Magdalena gasped, “Today is my birthday.” She sat up, apparently recovered, and got her spectacles out from under the pillow. Leaning toward me, she said, “What’s that red speck on your lapel? It looks like the Legion of Honor.”

“I imagine that’s what it is.”

“Why?” she said. “Was there a reason?”

“They probably had a lot to give away. Somebody did say something about ‘cultural enrichment of the media.’ ”

“I am glad about the enrichment,” she said. “I am also very happy for you. Will you wear it all the time, change it from suit to suit?”

“It’s new,” I said. “There was a ceremony this morning.” I sat down on the shaky chair kept for visitors, and with a steadiness that silenced us both I poured the wine. “What about your neighbor?” I said, the bottle poised.
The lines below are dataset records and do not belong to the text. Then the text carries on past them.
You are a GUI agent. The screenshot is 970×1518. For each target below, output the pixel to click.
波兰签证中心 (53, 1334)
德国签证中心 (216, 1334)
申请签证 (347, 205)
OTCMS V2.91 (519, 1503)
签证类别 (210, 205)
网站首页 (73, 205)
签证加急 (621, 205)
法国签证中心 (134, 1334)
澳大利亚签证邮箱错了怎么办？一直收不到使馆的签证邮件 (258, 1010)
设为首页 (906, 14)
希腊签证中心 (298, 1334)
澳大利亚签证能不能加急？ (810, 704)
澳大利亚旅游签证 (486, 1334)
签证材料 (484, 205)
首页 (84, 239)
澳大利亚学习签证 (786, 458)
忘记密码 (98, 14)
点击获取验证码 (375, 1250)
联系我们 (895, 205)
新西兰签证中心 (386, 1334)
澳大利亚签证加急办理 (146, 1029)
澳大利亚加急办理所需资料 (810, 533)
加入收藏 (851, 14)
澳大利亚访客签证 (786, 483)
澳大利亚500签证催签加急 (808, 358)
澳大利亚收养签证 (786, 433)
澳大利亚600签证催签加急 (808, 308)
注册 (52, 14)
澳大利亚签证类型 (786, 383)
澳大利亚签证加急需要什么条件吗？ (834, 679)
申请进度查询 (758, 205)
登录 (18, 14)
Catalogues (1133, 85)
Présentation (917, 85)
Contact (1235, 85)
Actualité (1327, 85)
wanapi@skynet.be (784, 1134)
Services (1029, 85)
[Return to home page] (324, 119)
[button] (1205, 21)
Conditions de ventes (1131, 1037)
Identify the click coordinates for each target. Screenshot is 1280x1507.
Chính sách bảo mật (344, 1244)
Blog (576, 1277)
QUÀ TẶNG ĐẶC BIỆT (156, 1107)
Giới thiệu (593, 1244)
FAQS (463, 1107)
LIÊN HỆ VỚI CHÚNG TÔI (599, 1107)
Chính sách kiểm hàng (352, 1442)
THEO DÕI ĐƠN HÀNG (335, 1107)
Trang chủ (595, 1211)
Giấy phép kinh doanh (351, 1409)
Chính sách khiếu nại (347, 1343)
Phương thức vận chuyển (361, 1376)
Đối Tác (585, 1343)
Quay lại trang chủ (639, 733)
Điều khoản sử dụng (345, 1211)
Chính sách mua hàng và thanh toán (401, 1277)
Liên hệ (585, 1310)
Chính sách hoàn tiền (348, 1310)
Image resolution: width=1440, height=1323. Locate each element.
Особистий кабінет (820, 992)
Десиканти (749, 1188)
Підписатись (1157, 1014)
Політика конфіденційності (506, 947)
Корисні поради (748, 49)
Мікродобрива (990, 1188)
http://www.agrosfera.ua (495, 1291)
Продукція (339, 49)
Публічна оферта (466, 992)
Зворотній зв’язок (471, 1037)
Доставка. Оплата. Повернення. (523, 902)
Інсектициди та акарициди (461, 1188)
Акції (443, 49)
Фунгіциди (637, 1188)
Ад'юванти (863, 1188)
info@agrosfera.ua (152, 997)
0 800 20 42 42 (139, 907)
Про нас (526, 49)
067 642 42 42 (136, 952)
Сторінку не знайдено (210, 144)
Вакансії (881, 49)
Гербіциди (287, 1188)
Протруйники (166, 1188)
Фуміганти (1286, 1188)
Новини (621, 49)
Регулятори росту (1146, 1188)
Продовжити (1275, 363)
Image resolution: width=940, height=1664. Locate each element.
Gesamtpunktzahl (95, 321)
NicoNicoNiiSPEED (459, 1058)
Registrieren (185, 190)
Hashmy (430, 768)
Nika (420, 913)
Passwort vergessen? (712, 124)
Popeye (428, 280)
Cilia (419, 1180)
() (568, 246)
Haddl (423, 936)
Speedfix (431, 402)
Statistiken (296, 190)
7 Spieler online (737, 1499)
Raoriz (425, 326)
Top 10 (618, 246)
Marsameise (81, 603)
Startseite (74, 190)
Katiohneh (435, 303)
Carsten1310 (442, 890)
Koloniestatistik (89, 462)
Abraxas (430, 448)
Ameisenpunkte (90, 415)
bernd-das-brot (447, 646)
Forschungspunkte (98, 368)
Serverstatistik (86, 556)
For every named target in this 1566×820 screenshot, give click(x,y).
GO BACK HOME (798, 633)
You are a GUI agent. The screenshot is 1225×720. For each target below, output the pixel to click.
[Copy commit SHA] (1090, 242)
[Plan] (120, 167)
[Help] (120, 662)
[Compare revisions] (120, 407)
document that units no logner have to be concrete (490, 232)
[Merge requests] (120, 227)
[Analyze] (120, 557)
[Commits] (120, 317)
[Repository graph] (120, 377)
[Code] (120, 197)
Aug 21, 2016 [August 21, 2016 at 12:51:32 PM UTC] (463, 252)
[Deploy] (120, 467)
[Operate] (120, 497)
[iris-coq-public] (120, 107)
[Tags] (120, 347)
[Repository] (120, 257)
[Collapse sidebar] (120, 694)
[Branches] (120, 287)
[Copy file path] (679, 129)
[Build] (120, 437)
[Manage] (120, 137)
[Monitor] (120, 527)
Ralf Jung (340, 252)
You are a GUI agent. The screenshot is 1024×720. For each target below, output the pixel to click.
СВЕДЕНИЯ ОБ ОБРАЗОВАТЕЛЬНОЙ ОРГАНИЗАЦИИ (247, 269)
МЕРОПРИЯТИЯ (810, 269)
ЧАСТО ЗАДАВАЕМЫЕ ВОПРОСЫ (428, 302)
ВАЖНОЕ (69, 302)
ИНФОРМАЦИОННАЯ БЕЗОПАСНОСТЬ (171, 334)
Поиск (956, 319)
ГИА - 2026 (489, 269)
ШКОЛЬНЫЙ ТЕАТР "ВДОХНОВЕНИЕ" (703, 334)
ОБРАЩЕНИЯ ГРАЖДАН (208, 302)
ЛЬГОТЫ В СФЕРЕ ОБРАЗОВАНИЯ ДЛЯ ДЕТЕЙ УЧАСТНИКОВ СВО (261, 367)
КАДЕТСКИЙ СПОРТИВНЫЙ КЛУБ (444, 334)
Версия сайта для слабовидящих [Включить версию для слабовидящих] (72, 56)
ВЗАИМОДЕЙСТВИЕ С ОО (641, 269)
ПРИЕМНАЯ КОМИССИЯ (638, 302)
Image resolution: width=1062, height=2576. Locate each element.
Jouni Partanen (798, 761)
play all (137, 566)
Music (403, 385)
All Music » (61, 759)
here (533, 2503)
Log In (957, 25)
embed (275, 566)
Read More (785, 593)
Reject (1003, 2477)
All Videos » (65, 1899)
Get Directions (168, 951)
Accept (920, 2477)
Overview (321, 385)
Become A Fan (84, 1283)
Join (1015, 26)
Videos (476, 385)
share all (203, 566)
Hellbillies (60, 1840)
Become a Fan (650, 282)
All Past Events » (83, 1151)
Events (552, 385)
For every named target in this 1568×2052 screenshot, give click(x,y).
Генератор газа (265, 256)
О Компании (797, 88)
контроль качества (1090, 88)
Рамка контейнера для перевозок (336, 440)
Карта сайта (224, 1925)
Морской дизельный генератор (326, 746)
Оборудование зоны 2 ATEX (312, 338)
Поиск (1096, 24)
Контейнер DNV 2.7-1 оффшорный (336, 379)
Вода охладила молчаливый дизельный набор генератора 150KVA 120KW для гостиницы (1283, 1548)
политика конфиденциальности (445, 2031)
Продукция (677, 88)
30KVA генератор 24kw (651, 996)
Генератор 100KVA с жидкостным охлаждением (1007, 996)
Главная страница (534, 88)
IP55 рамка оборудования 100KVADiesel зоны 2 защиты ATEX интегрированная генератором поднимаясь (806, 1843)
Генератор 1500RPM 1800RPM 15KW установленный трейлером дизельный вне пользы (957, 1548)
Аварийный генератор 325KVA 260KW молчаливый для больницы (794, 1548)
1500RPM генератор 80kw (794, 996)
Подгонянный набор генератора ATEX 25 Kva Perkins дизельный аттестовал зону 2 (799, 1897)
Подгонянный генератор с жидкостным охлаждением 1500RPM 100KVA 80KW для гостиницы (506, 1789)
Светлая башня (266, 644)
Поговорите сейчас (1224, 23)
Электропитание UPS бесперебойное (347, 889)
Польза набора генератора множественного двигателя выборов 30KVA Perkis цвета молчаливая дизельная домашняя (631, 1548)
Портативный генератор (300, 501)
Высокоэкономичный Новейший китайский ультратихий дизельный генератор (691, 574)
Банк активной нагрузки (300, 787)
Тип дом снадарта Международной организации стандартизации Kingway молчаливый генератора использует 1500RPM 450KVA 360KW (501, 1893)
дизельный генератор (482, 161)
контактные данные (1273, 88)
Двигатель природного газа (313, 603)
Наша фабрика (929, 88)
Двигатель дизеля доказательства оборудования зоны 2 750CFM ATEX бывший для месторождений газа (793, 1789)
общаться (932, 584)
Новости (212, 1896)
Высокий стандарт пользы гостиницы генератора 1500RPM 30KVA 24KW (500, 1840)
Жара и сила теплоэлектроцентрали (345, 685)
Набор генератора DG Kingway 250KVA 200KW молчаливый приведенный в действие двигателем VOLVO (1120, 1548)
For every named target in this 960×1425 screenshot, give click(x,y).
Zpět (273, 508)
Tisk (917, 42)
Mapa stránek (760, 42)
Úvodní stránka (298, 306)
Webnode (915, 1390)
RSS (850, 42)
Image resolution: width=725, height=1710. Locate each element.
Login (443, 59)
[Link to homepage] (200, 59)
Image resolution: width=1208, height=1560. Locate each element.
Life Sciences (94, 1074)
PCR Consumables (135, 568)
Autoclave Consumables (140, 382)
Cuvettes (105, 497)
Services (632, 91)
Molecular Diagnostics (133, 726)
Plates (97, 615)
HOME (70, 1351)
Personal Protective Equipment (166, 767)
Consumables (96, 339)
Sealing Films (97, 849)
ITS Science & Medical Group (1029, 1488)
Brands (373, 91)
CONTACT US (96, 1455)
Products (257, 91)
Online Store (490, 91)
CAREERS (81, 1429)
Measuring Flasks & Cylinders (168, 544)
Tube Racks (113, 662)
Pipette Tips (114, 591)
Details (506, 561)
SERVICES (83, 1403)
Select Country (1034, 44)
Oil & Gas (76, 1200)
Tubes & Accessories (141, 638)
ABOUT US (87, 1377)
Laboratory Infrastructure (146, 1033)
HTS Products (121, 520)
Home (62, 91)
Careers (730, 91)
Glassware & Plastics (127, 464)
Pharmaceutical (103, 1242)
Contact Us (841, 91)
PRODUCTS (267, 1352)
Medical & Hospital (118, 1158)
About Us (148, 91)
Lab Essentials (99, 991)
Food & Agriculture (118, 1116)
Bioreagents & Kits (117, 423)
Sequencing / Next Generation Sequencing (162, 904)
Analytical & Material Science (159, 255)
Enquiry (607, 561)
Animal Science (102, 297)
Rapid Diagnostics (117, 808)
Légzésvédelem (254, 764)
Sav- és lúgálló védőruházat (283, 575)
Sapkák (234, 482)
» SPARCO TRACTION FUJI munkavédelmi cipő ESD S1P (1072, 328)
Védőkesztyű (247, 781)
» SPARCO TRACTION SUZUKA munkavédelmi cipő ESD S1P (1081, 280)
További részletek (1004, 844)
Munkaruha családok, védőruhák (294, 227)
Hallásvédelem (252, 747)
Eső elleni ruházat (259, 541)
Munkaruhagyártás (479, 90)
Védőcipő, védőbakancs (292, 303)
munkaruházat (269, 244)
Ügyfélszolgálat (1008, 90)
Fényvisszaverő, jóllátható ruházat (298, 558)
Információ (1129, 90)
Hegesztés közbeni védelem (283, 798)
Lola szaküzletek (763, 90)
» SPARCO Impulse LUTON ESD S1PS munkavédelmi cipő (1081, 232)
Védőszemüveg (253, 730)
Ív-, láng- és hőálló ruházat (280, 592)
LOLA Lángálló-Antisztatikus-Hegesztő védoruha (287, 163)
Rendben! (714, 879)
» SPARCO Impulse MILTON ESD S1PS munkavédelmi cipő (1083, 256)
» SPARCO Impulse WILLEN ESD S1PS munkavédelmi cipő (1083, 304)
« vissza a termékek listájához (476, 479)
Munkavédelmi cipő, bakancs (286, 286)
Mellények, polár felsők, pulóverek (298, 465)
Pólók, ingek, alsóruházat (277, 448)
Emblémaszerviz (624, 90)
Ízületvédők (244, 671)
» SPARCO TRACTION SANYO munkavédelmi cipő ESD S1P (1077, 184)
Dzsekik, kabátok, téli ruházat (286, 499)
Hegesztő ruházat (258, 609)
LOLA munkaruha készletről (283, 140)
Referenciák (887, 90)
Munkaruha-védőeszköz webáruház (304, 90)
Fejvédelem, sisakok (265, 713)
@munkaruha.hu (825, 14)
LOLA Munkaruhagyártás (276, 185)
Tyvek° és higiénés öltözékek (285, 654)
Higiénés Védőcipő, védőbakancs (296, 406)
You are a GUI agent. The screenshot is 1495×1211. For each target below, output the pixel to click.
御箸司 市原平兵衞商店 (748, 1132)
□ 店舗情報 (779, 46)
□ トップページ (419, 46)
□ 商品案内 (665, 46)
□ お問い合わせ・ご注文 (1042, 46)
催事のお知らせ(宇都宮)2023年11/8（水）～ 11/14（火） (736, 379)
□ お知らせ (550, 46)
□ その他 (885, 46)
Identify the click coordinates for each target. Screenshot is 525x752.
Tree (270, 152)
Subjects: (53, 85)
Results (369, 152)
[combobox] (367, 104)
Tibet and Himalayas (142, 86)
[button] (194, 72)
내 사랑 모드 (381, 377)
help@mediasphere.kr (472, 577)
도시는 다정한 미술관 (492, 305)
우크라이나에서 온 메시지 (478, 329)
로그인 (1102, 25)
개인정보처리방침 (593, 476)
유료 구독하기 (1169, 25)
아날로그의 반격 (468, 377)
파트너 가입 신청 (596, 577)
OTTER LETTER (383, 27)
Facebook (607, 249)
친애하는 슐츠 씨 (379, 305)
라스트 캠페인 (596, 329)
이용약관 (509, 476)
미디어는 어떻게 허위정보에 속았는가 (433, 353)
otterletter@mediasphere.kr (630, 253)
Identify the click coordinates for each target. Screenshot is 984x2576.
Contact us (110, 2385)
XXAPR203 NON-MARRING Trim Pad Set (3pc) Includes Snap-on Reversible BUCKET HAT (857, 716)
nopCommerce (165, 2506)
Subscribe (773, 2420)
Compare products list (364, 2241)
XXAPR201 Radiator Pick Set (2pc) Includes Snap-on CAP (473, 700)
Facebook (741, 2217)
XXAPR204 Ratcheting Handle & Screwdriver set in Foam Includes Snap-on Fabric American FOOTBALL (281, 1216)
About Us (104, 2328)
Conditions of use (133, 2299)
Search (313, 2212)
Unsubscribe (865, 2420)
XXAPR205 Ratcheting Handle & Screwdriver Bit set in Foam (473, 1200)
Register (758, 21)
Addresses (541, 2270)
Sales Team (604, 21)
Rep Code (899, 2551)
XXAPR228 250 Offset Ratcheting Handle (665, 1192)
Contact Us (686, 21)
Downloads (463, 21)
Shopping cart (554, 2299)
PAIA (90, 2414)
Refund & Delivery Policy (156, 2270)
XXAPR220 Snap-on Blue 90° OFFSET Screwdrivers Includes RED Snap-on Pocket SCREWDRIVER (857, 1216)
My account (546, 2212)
“Let her sleep. This is a good birthday surprise.”

I felt as if warm ashes were banked round my heart, like a residue of good intentions. I remembered that when Magdalena came back to Paris after the war, she found her apartment looted, laid waste. One of the first letters to arrive in the mail was from me, to say that I was in love with a much younger woman. “If it means anything at all to you,” I said, the coals glowing brighter, “if it can help you to understand me in any way—well, no one ever fascinated me as much as you.” This after only one glass.